PROBLEM STATEMENT: Stop at the line that contains "ai, relevan, dan". Until then, set down each line of the records exactly, beginning with the first, and skip pictures.

EXERCISE MATERIALS:
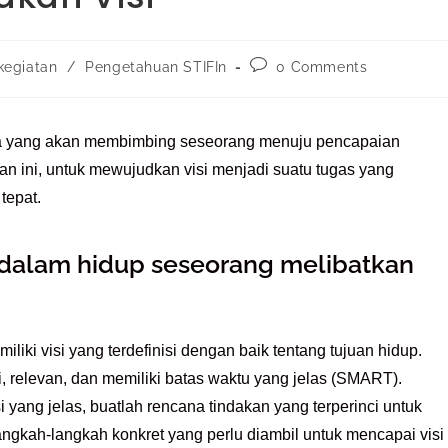
 kegiatan
/
Pengetahuan STIFIn
0 Comments
ama yang akan membimbing seseorang menuju pencapaian
n ini, untuk mewujudkan visi menjadi suatu tugas yang
 tepat.
 dalam hidup seseorang melibatkan
liki visi yang terdefinisi dengan baik tentang tujuan hidup.
ai, relevan, dan memiliki batas waktu yang jelas (SMART).
 yang jelas, buatlah rencana tindakan yang terperinci untuk
ngkah-langkah konkret yang perlu diambil untuk mencapai visi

WORKED SOLUTION:
 kegiatan
/
Pengetahuan STIFIn
0 Comments
ama yang akan membimbing seseorang menuju pencapaian
n ini, untuk mewujudkan visi menjadi suatu tugas yang
 tepat.
 dalam hidup seseorang melibatkan
liki visi yang terdefinisi dengan baik tentang tujuan hidup.
ai, relevan, dan memiliki batas waktu yang jelas (SMART).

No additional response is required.